Bien sûr mon raisonnement atteint sa limite si un opérateur comme Blablacar, bénéficiant de la prime des pionniers qui réussissent sur un marché émergeant, se retrouve en position monopoliste, empêchant les autres modèles de se développer. Touts dépend alors de la réelle capacité régulatrice des pouvoirs publics dans nos pays démocratiques, en économie ouverte. L’utilité du débat entretenu par mes compagnons de voyages et par les lanceurs d’alerte comme Emilie Rouchou est sans doute de nous le rappeler et de nous tenir éveillés.
Alain JAUNAULT
Notes
* Avant l'existence des applications internet 2.0 (de type réseau social), la mise en relation entre covoitureurs ne pouvait se faire que sur des territoires restreints (l'entreprise, le voisinage, une association locale, les systèmes d'affichages publics...). La création de sites comme covoiturage.fr a démultiplié la capacité de se mettre en réseau et l'offre d'échanges.
** A une nuance près cependant pourquoi faire supporter le prix du service seulement aux passagers ? Les conducteurs ne sont-ils pas autant bénéficiaires du service ?

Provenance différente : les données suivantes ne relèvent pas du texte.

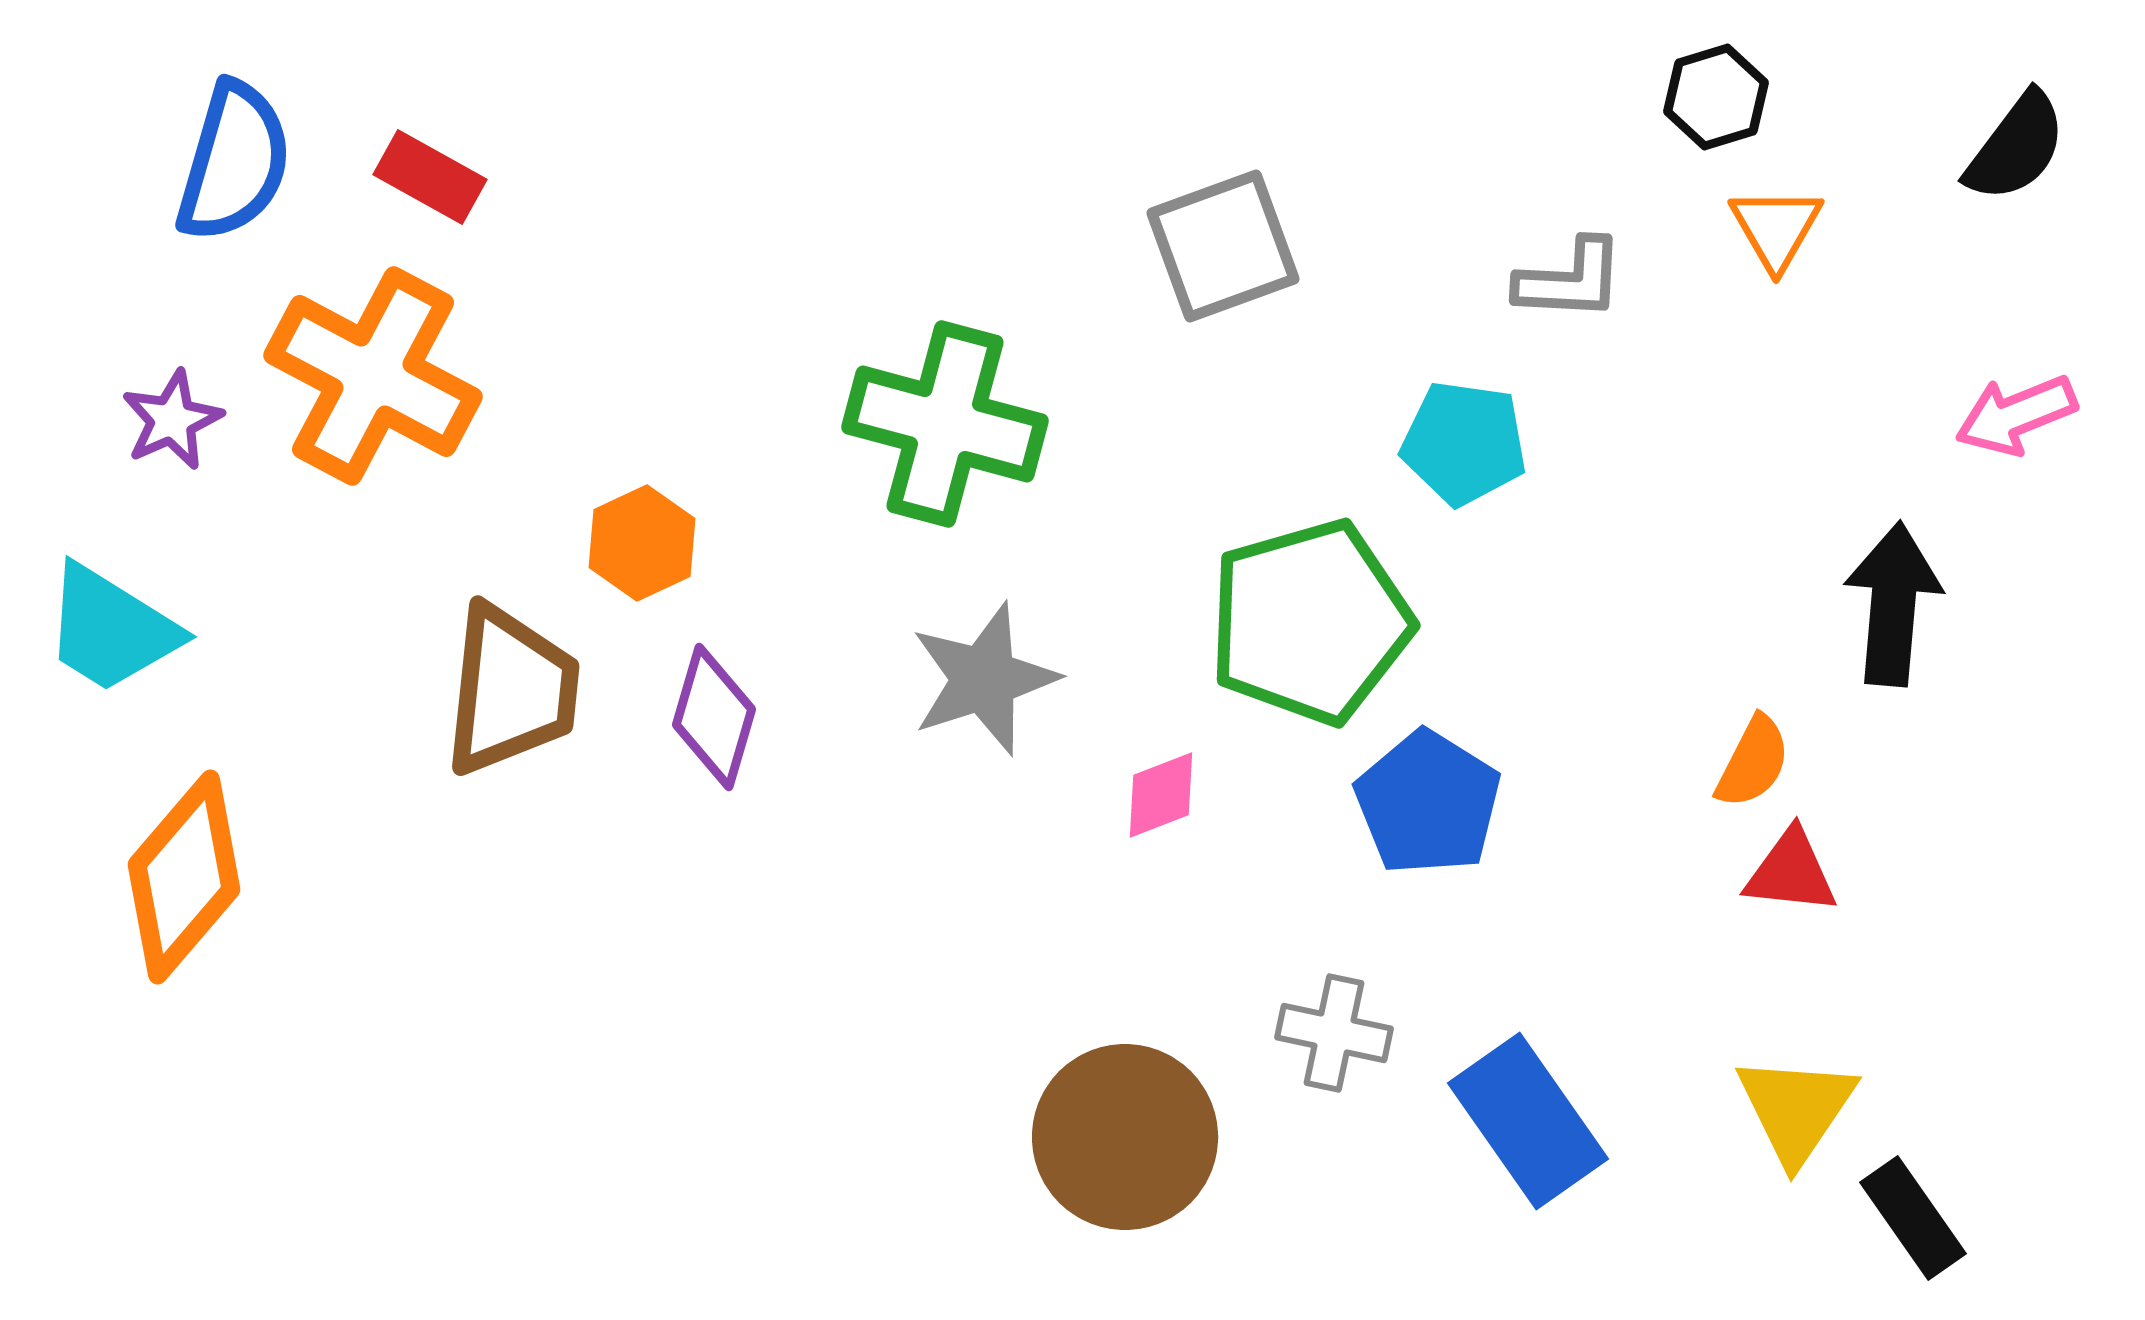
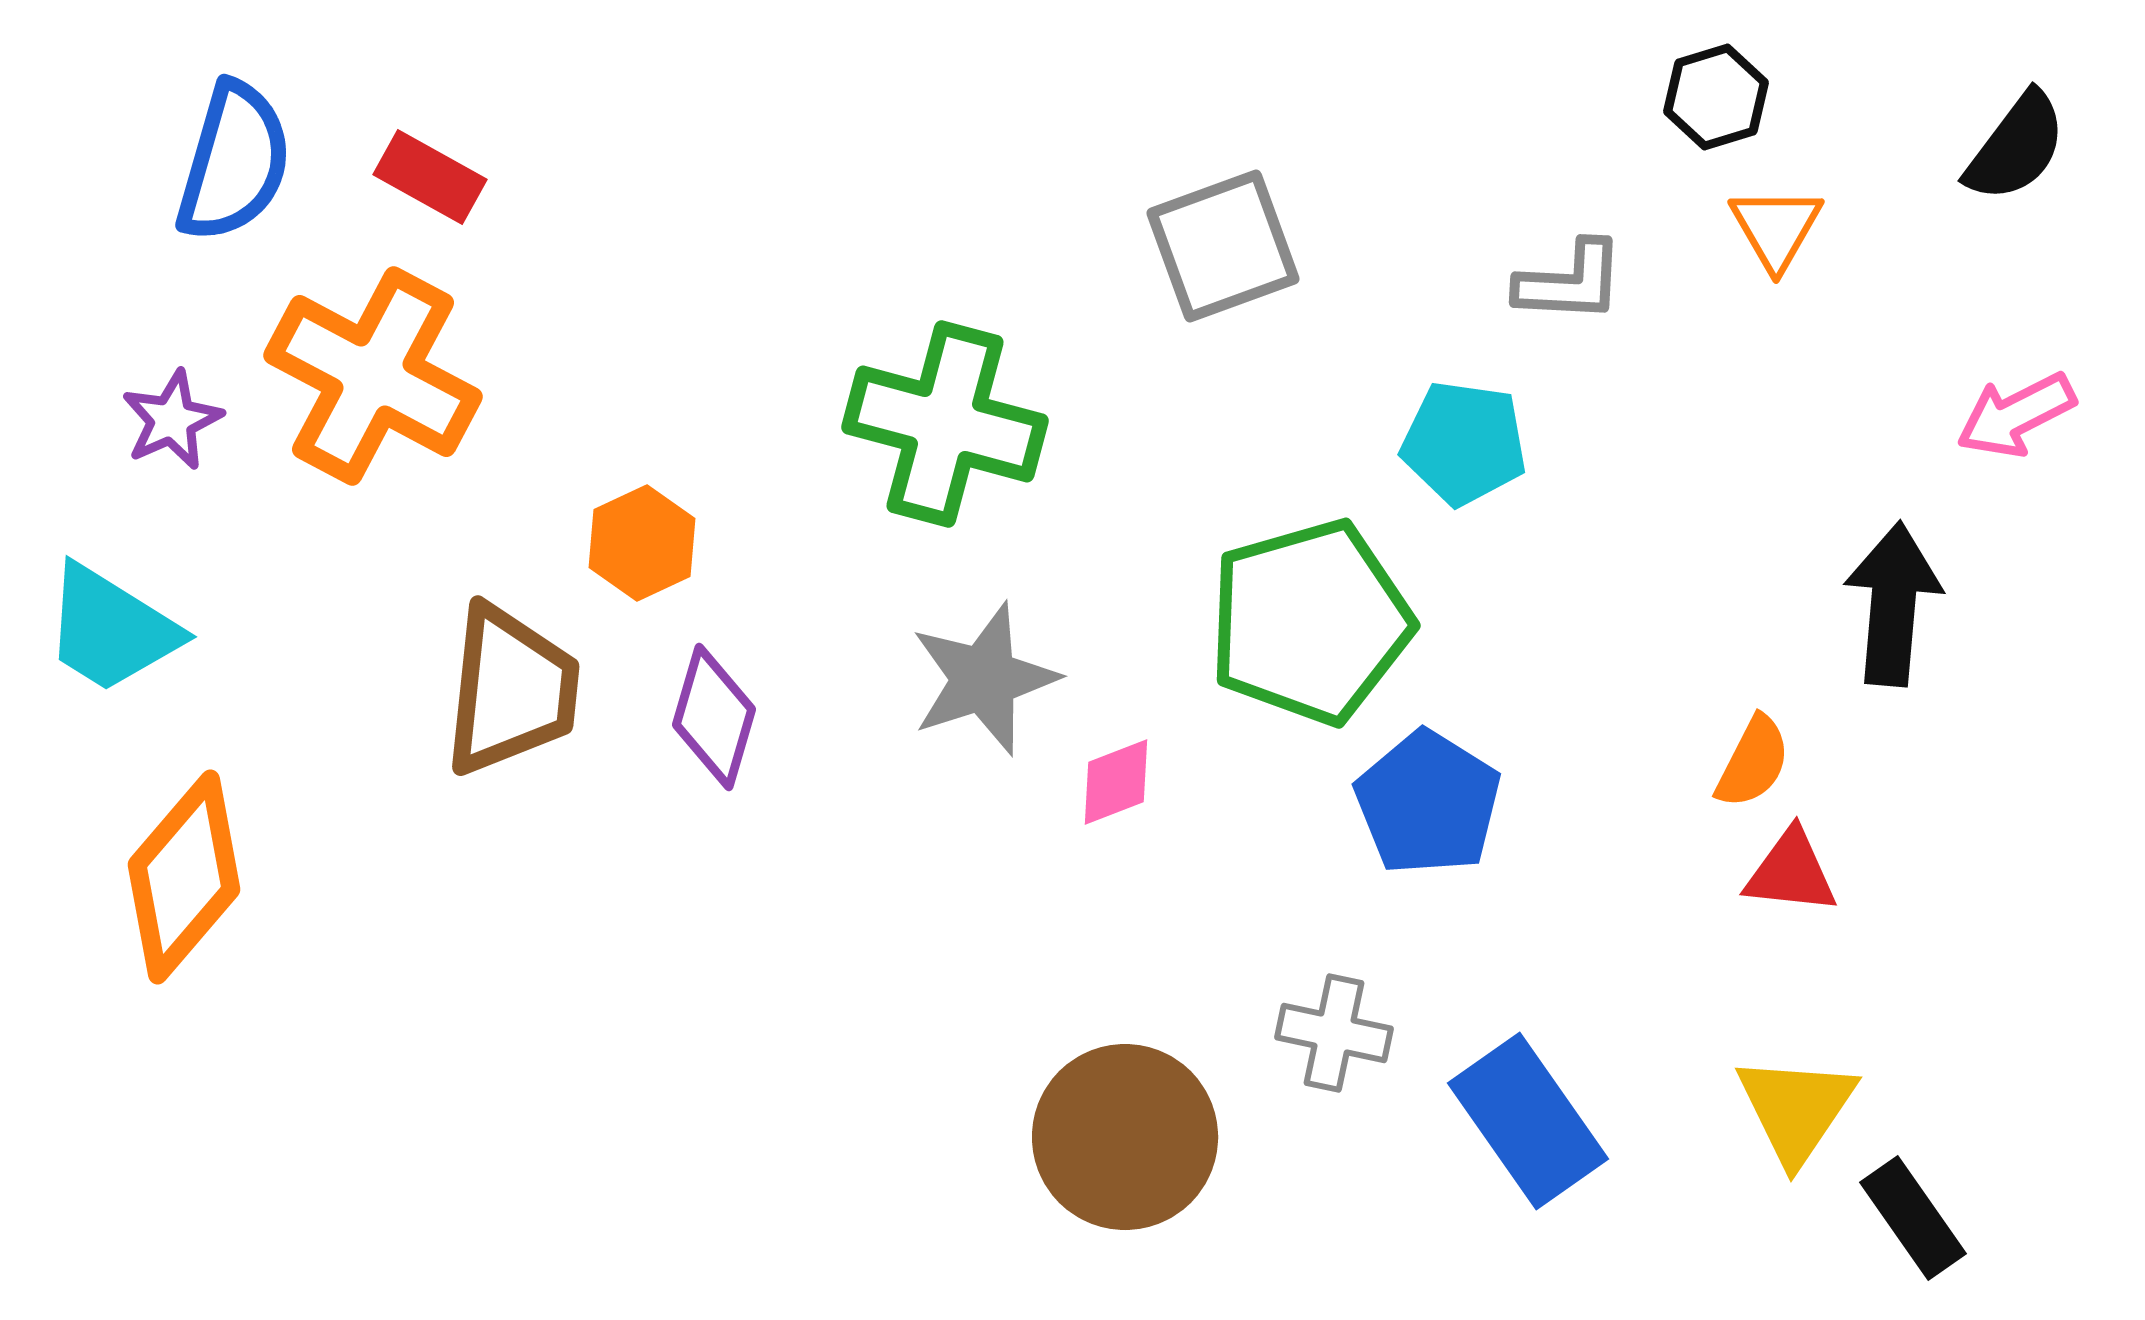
gray L-shape: moved 2 px down
pink arrow: rotated 5 degrees counterclockwise
pink diamond: moved 45 px left, 13 px up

Pour poursuivre la réflexion
L'article de rue 89 de Décembre 2011 : fin de l'Utopie ? Le premier site de covoiturage devient payant.
Les alternatives
Le site du covoiturage libre et gratuit : covoiturage-libre.fr
Un site Européen : carpooling.fr
La revendication écolo : La roueverte.fr
L'offre publique du Conseil général du Finistère : covoiturage-finistère.fr
L'offre publique en Loire Atlantique : covoiturage.loire-atlantique.fr
L'article de rue 89 de Décembre 2011 : fin de l'Utopie ? Le premier site de covoiturage devient payant.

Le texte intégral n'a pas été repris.